Right now it's about 8 AM and I've just finished my usual breakfast -- two chapaties -- made in the fireplace -- with home-made jam (plums in season) and tea and am sitting on the verandah looking to the NE, where about 100 miles away rises the snow peak of Anapurna in Nepal, the third or fourth highest mountain in the world. The Kumaon hills where I am are atleast 30 miles south of any of the great Himalayan peaks, but the north wind brings the sharp taste of snow and glacier past us down to the plains, another 50 miles. Clouds from the valley below (about 2000 feet down, at more than a 45° angle: the base of the valley is still nearly a mile high) sweep westward, sometimes obscuring the sweep of the ridge opposite; but the clear blue sky -- almost as deep blue as the purple knife-sharp shadows of the mountains -- remains clear, and the mountains themselves are never quite obscured by these vagrant clouds. Shafts of sunlight through a haze some miles away break onto a huge silent cloud sitting like a sea in a valley several hills off, and the top of this sea-cloud is blindingly white, while the hills around it sparkle with a preternatural green: the pine forests cover the higher reaches of the hills, while the lower halves are sculpted with brown-and-green rice-field terraces broken by dots of white houses and ribbons of silver-brown rivers.

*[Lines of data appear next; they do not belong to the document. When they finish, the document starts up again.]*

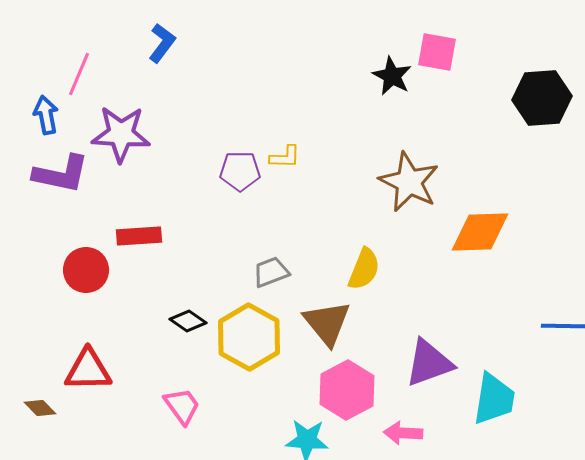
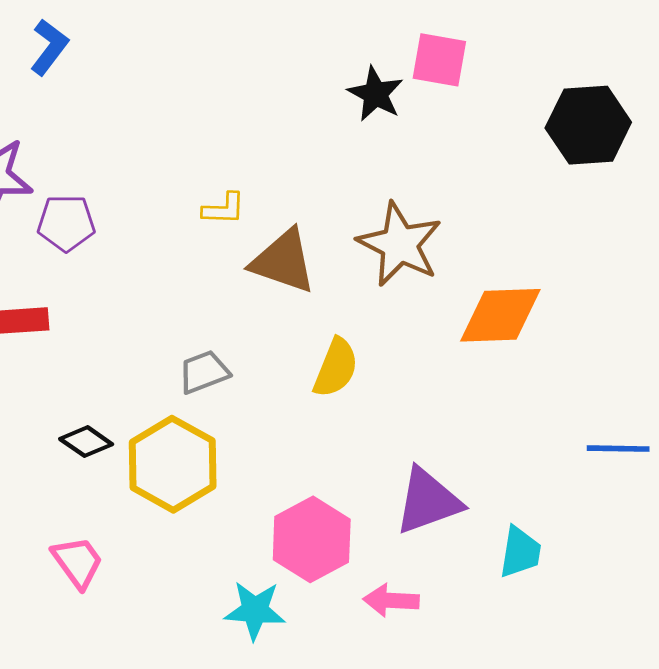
purple pentagon: (240, 171) -> (66, 223), moved
brown triangle: (327, 323) -> (283, 261), moved, turned -32
cyan trapezoid: (494, 399) -> (520, 552), size x0.7

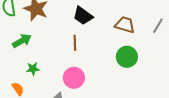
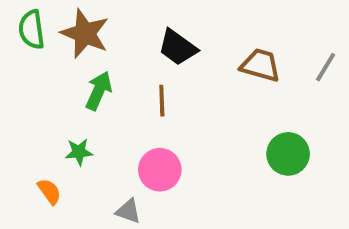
green arrow: (22, 41) -> (99, 91), moved, turned -36
green circle: (127, 57) -> (288, 154), moved

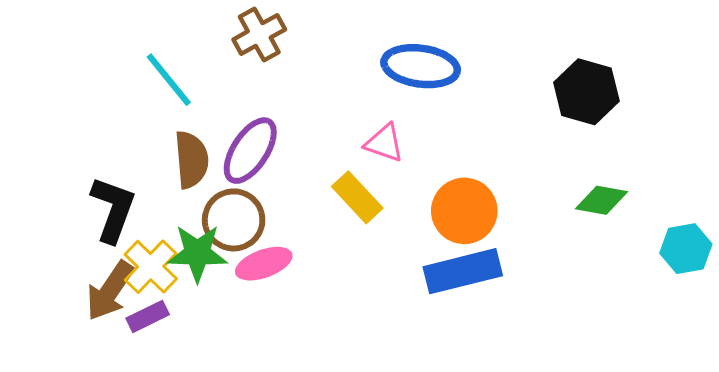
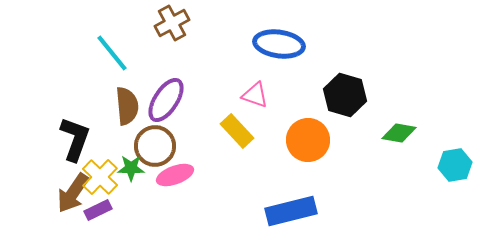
black hexagon: (586, 92) -> (345, 95), moved
green star: (197, 253) -> (131, 168), size x0.7
blue rectangle: (463, 271) -> (291, 211), moved

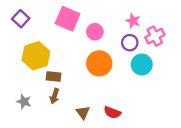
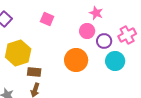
pink square: (68, 19) -> (47, 19), size x0.6
pink star: (133, 21) -> (96, 13), moved
pink circle: (95, 32) -> (87, 31), moved

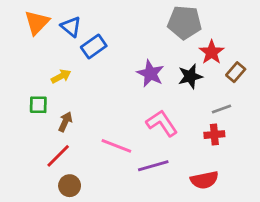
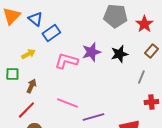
red star: (212, 52) -> (144, 24), moved
purple star: (150, 74) -> (91, 52), turned 30
gray line: (221, 109) -> (141, 77), turned -48
pink L-shape: (162, 123) -> (66, 61), moved, turned -40
red cross: (214, 135) -> (151, 102), moved

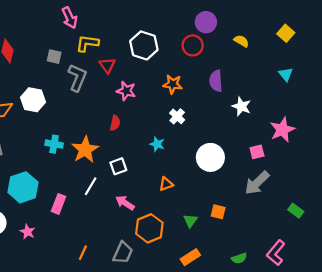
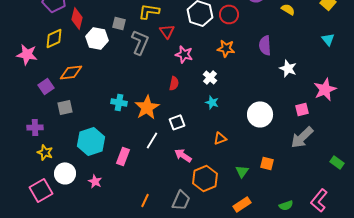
red circle: (193, 45) -> (229, 14), moved
white hexagon: (33, 100) -> (97, 38), moved
white cross: (177, 116) -> (210, 77), moved

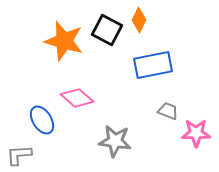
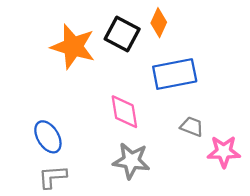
pink diamond: (77, 98) -> (124, 112), moved, turned 40
gray L-shape: (19, 155) -> (53, 177), moved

In the mornings I do whatever tasks need to be done -- washing, sewing, cleaning, cooking, etc. -- or sit quietly. I try to work slowly, with awareness of the present, so everything takes longer (but the great lesson of India is patience) and thus gives me more satisfaction. I'll probably go for a walk soon -- through the hills, in the forests, or find a rock to sit on or a tree to sit under for the rest of the day. Towards evening I'll make my way back to the road -- a glorified footpath really -- that runs along the ridge on which sits the hill on which sits the cottage in which sit I -- and will usually meet one or two other Cranks of the Ridge, who have, probably, been doing the same thing, spending their day in their own quiet way, developing their own amity and inner peace, and we may just smile and pass each other, or talk for a bit, drink tea at one of the shops that sprout (like a leaf on a vine) along the side of the twisting footpath. We watch the sunset. Sometimes we watch each other. Always the mountains giving an extra dimension. (How would a two-dimensional person living in a picture feel if he could look out and see the three-dimensional picture frame?) Perhaps Kumaon is like a picture -- it is certainly like a fairy land, or perhaps Alice's Wonderland -- in three dimensions and looking at the mountains that frame this picture is like looking into a fourth dimensional perspective. That may not seem rational or sensible; but neither do the Himalayas.

Today seems to be a peculiar mixture of clouds and sunshine, giving the air a vibrant luminescent quality and making the surroundings appear (when they appear) as if they were painted with DayGlo colors. Not a breeze; unearthly still -- hardly kite-flying weather (though I have a small kite ready for a windy day; it's a big sport in the East -- though for me it's just a means to soar). The monkeys made one of their rare visits here this morning; they seldom come so close to the leopard run, which crosses the Ridge about 1,5 mile south of here. A leopard took a cow from Snowview a few days ago in broad daylight; they are usually only about at dawn and dusk. They won't go near a person if he has a light.

In the evenings, I sit quietly smoking a hookah -- the coolest possible way to take tobacco -- and read, or study Hindi, or watch the stars.

Conditions are rough here, and comforts are few, conveniences non-existent; but, by making each moment as graceful as I can, I try to make each day an act of grace. If I can succeed in that I shall be content to accomplish nothing else at all.